Take crawl events and turn them into Apache Parquet so they can be queried using tools like DuckDB, and so explored using things like Apache Superset.

Requires Python >= 3.8 to avoid fastparquet bug dask/fastparquet#825

At present, there is no MrJob/Map-Reduce version, but that could be added if needed.

Example of use

During a crawl, we rapidly built up a lot of log activity. Some 37,357,947 log lines, in a 14.5GB file. This file was process like this:

python -m crawldb.parquet.cli import crawl.log.cp00004-20231116123457 crawl-log-cp00004.parquet

This took a while, about an hour, but created a queryable file only 2.8GB in size.

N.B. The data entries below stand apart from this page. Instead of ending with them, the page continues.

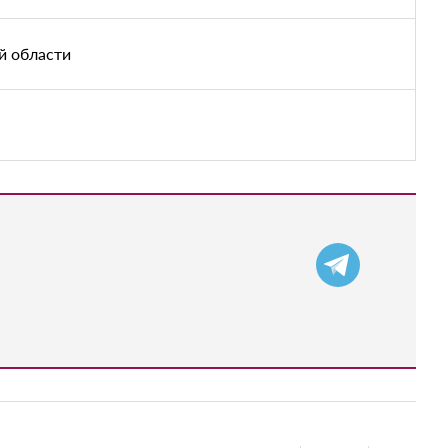
й области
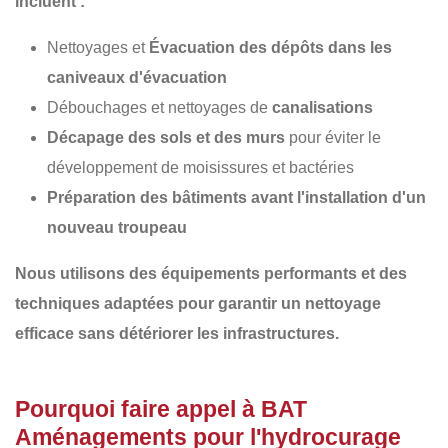
incluent :
Nettoyages et
Évacuation des dépôts dans les
caniveaux d'évacuation
Débouchages et nettoyages de
canalisations
Décapage des sols et des murs
pour éviter le
développement de moisissures et bactéries
Préparation des bâtiments avant l'installation d'un
nouveau troupeau
Nous utilisons des équipements performants et des
techniques adaptées pour garantir un
nettoyage
efficace sans détériorer les infrastructures
.
Pourquoi faire appel à BAT
Aménagements pour l'hydrocurage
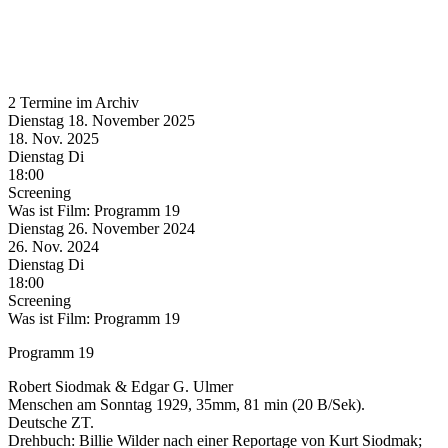
2 Termine im Archiv
Dienstag
18. November
2025
18. Nov.
2025
Dienstag
Di
18:00
Screening
Was ist Film: Programm 19
Dienstag
26. November
2024
26. Nov.
2024
Dienstag
Di
18:00
Screening
Was ist Film: Programm 19
Programm 19
Robert Siodmak & Edgar G. Ulmer
Menschen am Sonntag 1929, 35mm, 81 min (20 B/Sek).
Deutsche ZT.
Drehbuch: Billie Wilder nach einer Reportage von Kurt Siodmak;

Using the example queries (see duckdb-query.py for details), we could query this file very quickly, with even fairly intensive aggregation queries only requiring a second or so to run. Some simple examples are:

Total records

SELECT COUNT(*) FROM 'crawl-log-cp00004.parquet';

┌──────────────┐
│ count_star() │
│    int64     │
├──────────────┤
│     37357947 │
└──────────────┘

Breakdown by status codes

SELECT status_code, SUM(content_length) AS total_bytes, COUNT(*) AS total_records from 'crawl-log-cp00004.parquet' GROUP BY status_code ORDER BY COUNT(*) DESC;

┌─────────────┬──────────────┬───────────────┐
│ status_code │ total_bytes  │ total_records │
│    int64    │    int128    │     int64     │
├─────────────┼──────────────┼───────────────┤
│       -5003 │         NULL │      30199915 │
│         200 │ 561472969271 │       4868164 │
│       -9998 │         NULL │        613207 │
│         301 │    336555824 │        574581 │
│         302 │    459076182 │        344545 │
│         403 │    977360013 │        228733 │
│         404 │   8837109684 │        193986 │
│          -6 │         NULL │         87998 │
│         307 │       668014 │         66263 │
│         503 │    188275757 │         44856 │
│          ·  │           ·  │             · │
│          ·  │           ·  │             · │
│          ·  │           ·  │             · │
│         415 │          336 │             3 │
│         421 │          513 │             3 │
│         402 │        12790 │             2 │
│         417 │            0 │             2 │
│         299 │       314915 │             2 │
│         203 │        14252 │             1 │
│         524 │         7222 │             1 │
│         999 │         1530 │             1 │
│         408 │        12448 │             1 │
│          -5 │         NULL │             1 │
├─────────────┴──────────────┴───────────────┤
│ 63 rows (20 shown)               3 columns │
└────────────────────────────────────────────┘

Previous Designs

There have been many different versions and re-designs of this approach over the years. e.g. Monitrix on Cassandra, then on ElasticSearch. And then directly using Solr, and later CockroachDB. All have been problematic because of the resources required to run these tools at the scale of UK domain crawls.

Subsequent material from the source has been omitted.